Speaker Therese Terlaje said the legislature needs to secure a funding source to ensure government nurses' salaries are not compromised amid the looming revenue uncertainty being faced by the government of Guam.
“With the general fund tracking $100 million below projections for this fiscal year and the 2022 executive budget request proposing zero dollars from the general fund for (Guam Memorial Hospital), it is imperative that a tangible and stable source of funds is identified for nurse pay, to shore up gaps in patient care while long-term solutions to expand recruitment and retention are planned and executed,” Terlaje said.
The committee on appropriations on Wednesday heard Terlaje's Bill 42-36, the GMH Nurse Recruitment and Retention Act of 2021, which is co-sponsored by Sen. Joe San Agustin.
The measure proposes to address perennial nursing shortages at GMH, which have impacted the hospital’s ability to maximize bed capacity in its ICU, emergency and clinical areas.
Recently, the GMH Board of Trustees explored increasing the 16 percent differential pay for nurses to 22 percent in order to achieve parity at GMH with competing nursing salaries on and off island.
However, additional funding was needed to implement this recruitment and retention strategy. The chairperson of the board estimated that approximately $827,000 is needed annually to increase the 16 percent differential pay for RN and LPNs to 22 percent. Unlike other nurse pay bills, Bill 42-36 fully funds this increase.

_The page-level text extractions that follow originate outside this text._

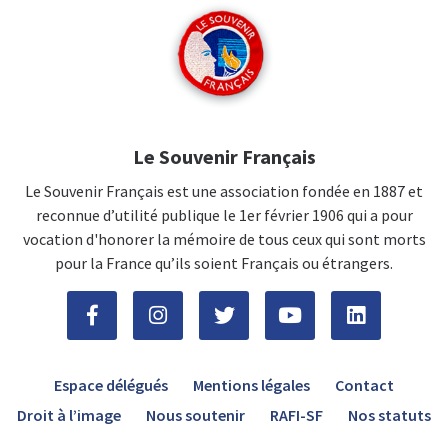
Le Souvenir Français
Le Souvenir Français est une association fondée en 1887 et
reconnue d’utilité publique le 1er février 1906 qui a pour
vocation d'honorer la mémoire de tous ceux qui sont morts
pour la France qu’ils soient Français ou étrangers.
Espace délégués
Mentions légales
Contact
Droit à l’image
Nous soutenir
RAFI-SF
Nos statuts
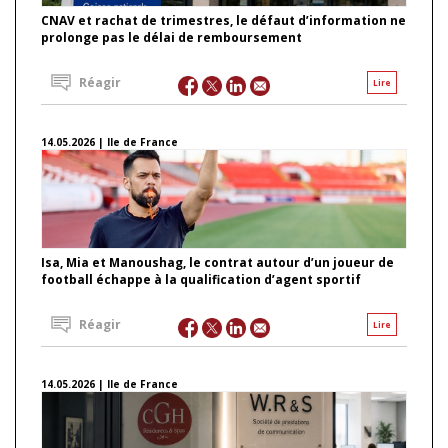
CNAV et rachat de trimestres, le défaut d’information ne
prolonge pas le délai de remboursement
Réagir
Lire
14.05.2026 | Ile de France
Isa, Mia et Manoushag, le contrat autour d’un joueur de
football échappe à la qualification d’agent sportif
Réagir
Lire
14.05.2026 | Ile de France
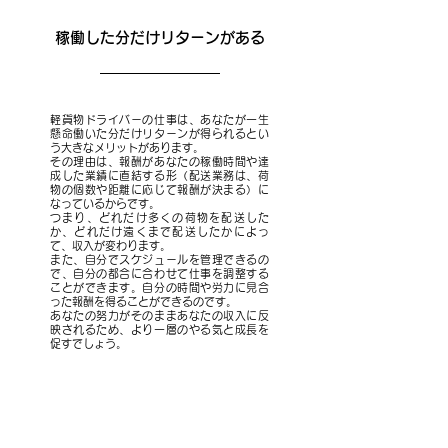
稼働した分だけリターンがある
軽貨物ドライバーの仕事は、あなたが一生
懸命働いた分だけリターンが得られるとい
う大きなメリットがあります。
その理由は、報酬があなたの稼働時間や達
成した業績に直結する形（配送業務は、荷
物の個数や距離に応じて報酬が決まる）に
なっているからです。
つまり、どれだけ多くの荷物を配送した
か、どれだけ遠くまで配送したかによっ
て、収入が変わります。
また、自分でスケジュールを管理できるの
で、自分の都合に合わせて仕事を調整する
ことができます。自分の時間や労力に見合
った報酬を得ることができるのです。
あなたの努力がそのままあなたの収入に反
映されるため、より一層のやる気と成長を
促すでしょう。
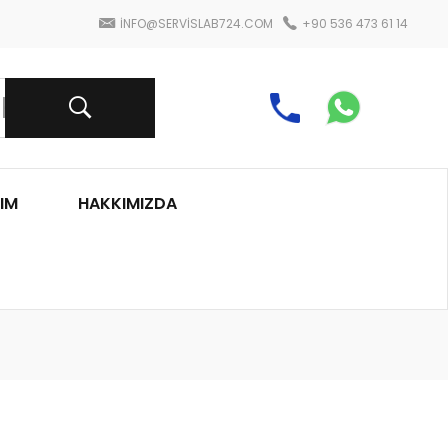
INFO@SERVISLAB724.COM
+90 536 473 61 14
IM
HAKKIMIZDA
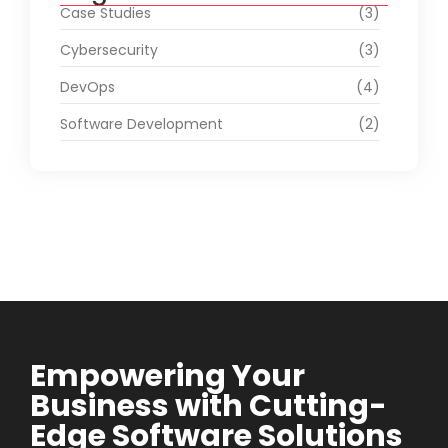
Case Studies
(3)
Cybersecurity
(3)
DevOps
(4)
Software Development
(2)
Empowering Your
Business with Cutting-
Edge Software Solutions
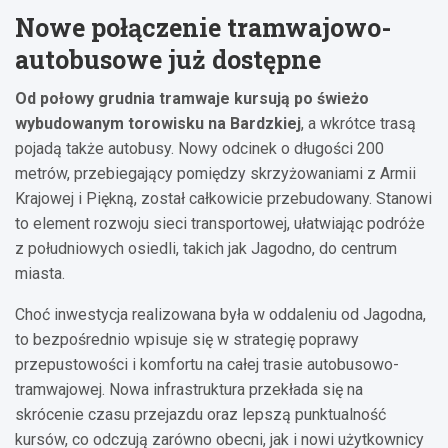
Nowe połączenie tramwajowo-
autobusowe już dostępne
Od połowy grudnia tramwaje kursują po świeżo
wybudowanym torowisku na Bardzkiej
, a wkrótce trasą
pojadą także autobusy. Nowy odcinek o długości 200
metrów, przebiegający pomiędzy skrzyżowaniami z Armii
Krajowej i Piękną, został całkowicie przebudowany. Stanowi
to element rozwoju sieci transportowej, ułatwiając podróże
z południowych osiedli, takich jak Jagodno, do centrum
miasta.
Choć inwestycja realizowana była w oddaleniu od Jagodna,
to bezpośrednio wpisuje się w strategię poprawy
przepustowości i komfortu na całej trasie autobusowo-
tramwajowej. Nowa infrastruktura przekłada się na
skrócenie czasu przejazdu oraz lepszą punktualność
kursów, co odczują zarówno obecni, jak i nowi użytkownicy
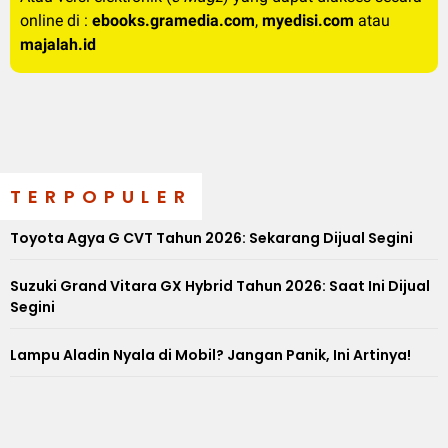
online di :
ebooks.gramedia.com
,
myedisi.com
atau
majalah.id
TERPOPULER
Toyota Agya G CVT Tahun 2026: Sekarang Dijual Segini
Suzuki Grand Vitara GX Hybrid Tahun 2026: Saat Ini Dijual
Segini
Lampu Aladin Nyala di Mobil? Jangan Panik, Ini Artinya!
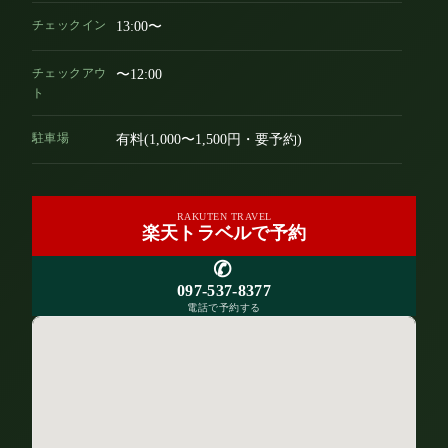
チェックイン
13:00〜
チェックアウ
〜12:00
ト
駐車場
有料(1,000〜1,500円・要予約)
RAKUTEN TRAVEL
楽天トラベルで予約
✆
097-537-8377
電話で予約する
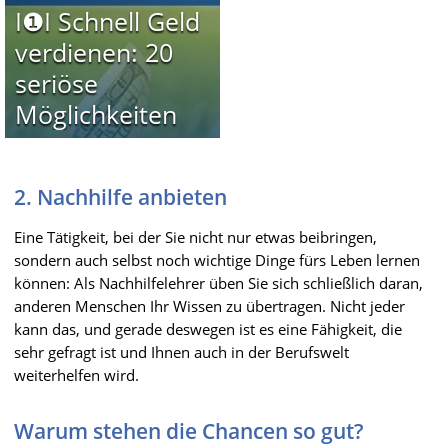
I❶I Schnell Geld
verdienen: 20
seriöse
Möglichkeiten
2. Nachhilfe anbieten
Eine Tätigkeit, bei der Sie nicht nur etwas beibringen,
sondern auch selbst noch wichtige Dinge fürs Leben lernen
können: Als Nachhilfelehrer üben Sie sich schließlich daran,
anderen Menschen Ihr Wissen zu übertragen. Nicht jeder
kann das, und gerade deswegen ist es eine Fähigkeit, die
sehr gefragt ist und Ihnen auch in der Berufswelt
weiterhelfen wird.
Warum stehen die Chancen so gut?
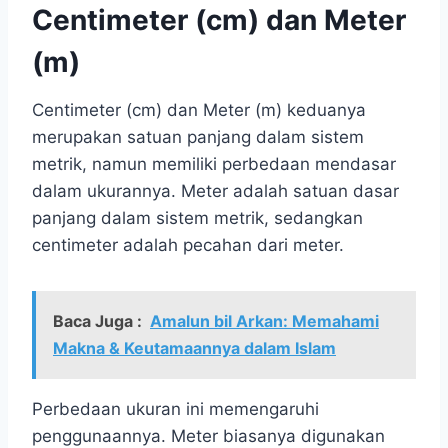
Centimeter (cm) dan Meter
(m)
Centimeter (cm) dan Meter (m) keduanya
merupakan satuan panjang dalam sistem
metrik, namun memiliki perbedaan mendasar
dalam ukurannya. Meter adalah satuan dasar
panjang dalam sistem metrik, sedangkan
centimeter adalah pecahan dari meter.
Baca Juga :
Amalun bil Arkan: Memahami
Makna & Keutamaannya dalam Islam
Perbedaan ukuran ini memengaruhi
penggunaannya. Meter biasanya digunakan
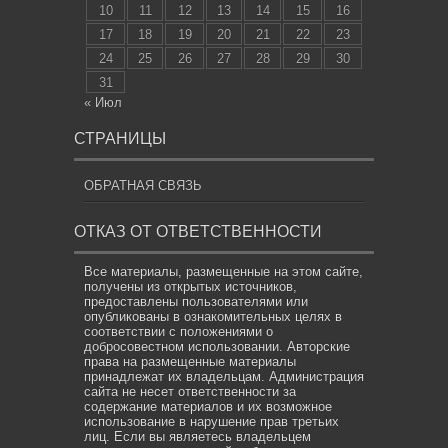
10
11
12
13
14
15
16
17
18
19
20
21
22
23
24
25
26
27
28
29
30
31
« Июл
СТРАНИЦЫ
ОБРАТНАЯ СВЯЗЬ
ОТКАЗ ОТ ОТВЕТСТВЕННОСТИ
Все материалы, размещенные на этом сайте,
получены из открытых источников,
предоставлены пользователями или
опубликованы в ознакомительных целях в
соответствии с положениями о
добросовестном использовании. Авторские
права на размещенные материалы
принадлежат их владельцам. Администрация
сайта не несет ответственности за
содержание материалов и их возможное
использование в нарушение прав третьих
лиц. Если вы являетесь владельцем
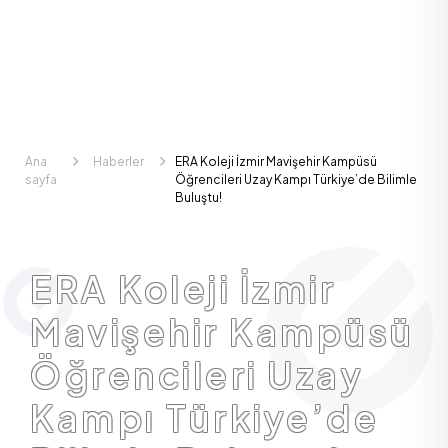
Ana
Haberler
ERA Koleji İzmir Mavişehir Kampüsü
sayfa
Öğrencileri Uzay Kampı Türkiye’de Bilimle
Buluştu!
ERA Koleji İzmir
Mavişehir Kampüsü
Öğrencileri Uzay
Kampı Türkiye’de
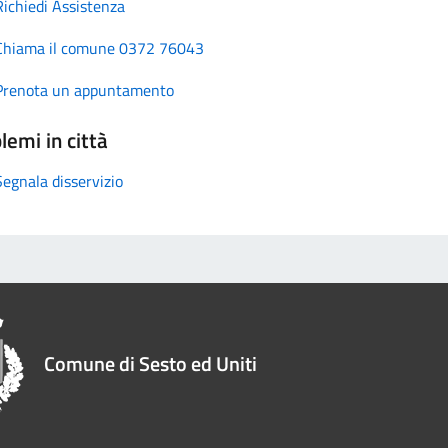
Richiedi Assistenza
Chiama il comune 0372 76043
Prenota un appuntamento
lemi in città
Segnala disservizio
Comune di Sesto ed Uniti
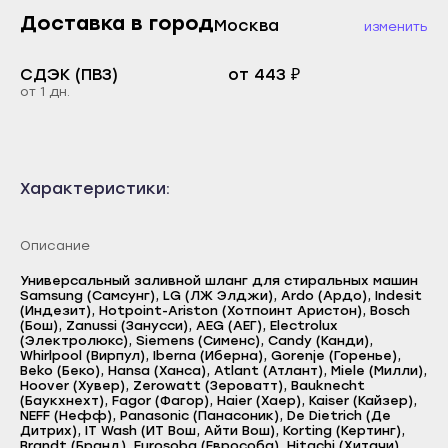
Махачкала
Каспийск
Доставка в город
Москва
изменить
Буйнакск
Кизилюрт
Дагестанские Огни
СДЭК (ПВЗ)
от 443 ₽
Кизляр
от 1 дн.
Дербент
Хасавюрт
Избербаш
Южно-Сухокумск
Каспийск
Магас
Характеристики:
Кизилюрт
Карабулак
Кизляр
Малгобек
Описание
Хасавюрт
Назрань
Универсальный заливной шланг для стиральных машин
Южно-Сухокумск
Samsung (Самсунг), LG (ЛЖ Элджи), Ardo (Ардо), Indesit
Сунжа
(Индезит), Hotpoint-Ariston (Хотпоинт Аристон), Bosch
(Бош), Zanussi (Занусси), AEG (АЕГ), Electrolux
Магас
Нальчик
(Электролюкс), Siemens (Сименс), Candy (Канди),
Whirlpool (Вирпул), Iberna (Иберна), Gorenje (Горенье),
Карабулак
Баксан
Beko (Беко), Hansa (Ханса), Atlant (Атлант), Miele (Милли),
Hoover (Хувер), Zerowatt (Зероватт), Bauknecht
Малгобек
Майский
(Баукхнехт), Fagor (Фагор), Haier (Хаер), Kaiser (Кайзер),
NEFF (Нефф), Panasonic (Панасоник), De Dietrich (Де
Назрань
Дитрих), IT Wash (ИТ Вош, Айти Вош), Korting (Кертинг),
Нарткала
Brandt (Бранд), Eurosoba (Еврособа), Hitachi (Хитачи),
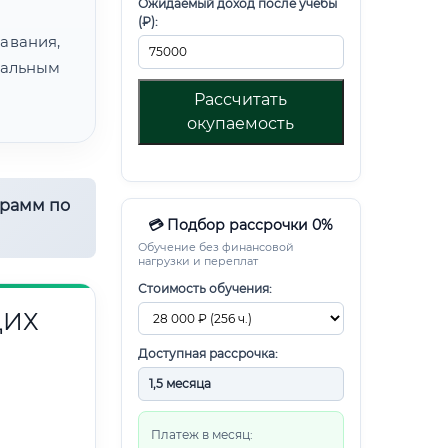
Ожидаемый доход после учебы
(₽):
авания,
альным
Рассчитать
окупаемость
грамм по
💳 Подбор рассрочки 0%
Обучение без финансовой
нагрузки и переплат
Стоимость обучения:
ЩИХ
Доступная рассрочка:
Платеж в месяц:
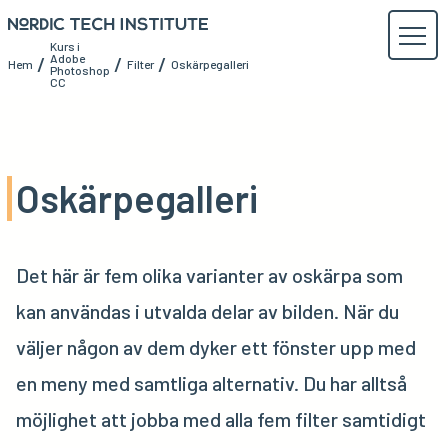
Kurs i
Adobe
/
/
/
Hem
Filter
Oskärpegalleri
Photoshop
CC
Oskärpegalleri
Det här är fem olika varianter av oskärpa som
kan användas i utvalda delar av bilden. När du
väljer någon av dem dyker ett fönster upp med
en meny med samtliga alternativ. Du har alltså
möjlighet att jobba med alla fem filter samtidigt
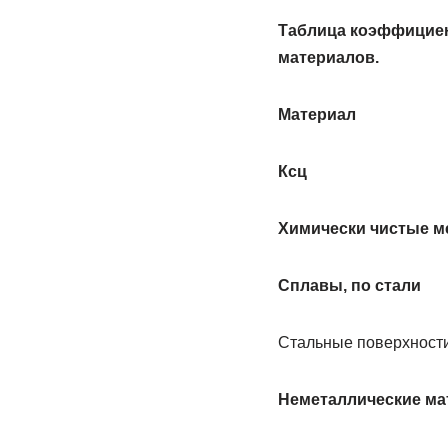
Таблица коэффициен
материалов.
Материал
Ксц
Химически чистые м
Сплавы, по стали
Стальные поверхности
Неметаллические м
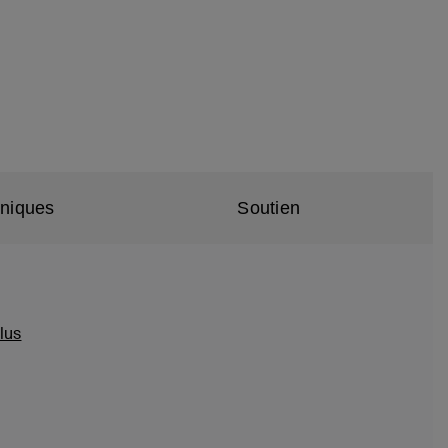
hniques
Soutien
lus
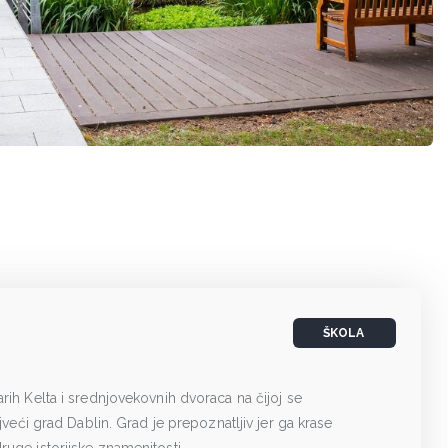
ŠKOLA
rih Kelta i srednjovekovnih dvoraca na čijoj se
ajveći grad Dablin. Grad je prepoznatljiv jer ga krase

The measure proposes to redirect a portion of the GRMC Annual Community Contribution mandated by the terms of their Qualifying Certificate for the sole purpose of increasing the nursing differential pay at GMH. The terms of the QC state that community contributions may benefit healthcare with a priority to GMH and DPHSS.
GEDA would also retain $200,000 annually from the GRMC community contribution, which could still be disbursed to various non-profits on-island through the Qualifying Certificate Community Contribution Grant Program. The discretion of these funds would fall under the purview of GEDA.
It was also clear during discussions on the Nurse Licensure Compact that improving pay and the work environment for nurses needed to be addressed concurrently with the implementation of the Compact to stave off potential out-migration of nurses.
While this bill does not raise wages for all nurses on island, it does prioritize GMH and ensures there is a viable funding source to pay for this long overdue increase. It gives GMH more tools and is a step in the right direction towards recruitment and retention of nurses which is sorely needed to find real solutions to our nursing shortage.
“Bill 42-36 provides a 15-year funding bridge for the government of Guam and GMH to build a more sustainable model for patient care which starts with keeping local nurses on Guam,” Terlaje said.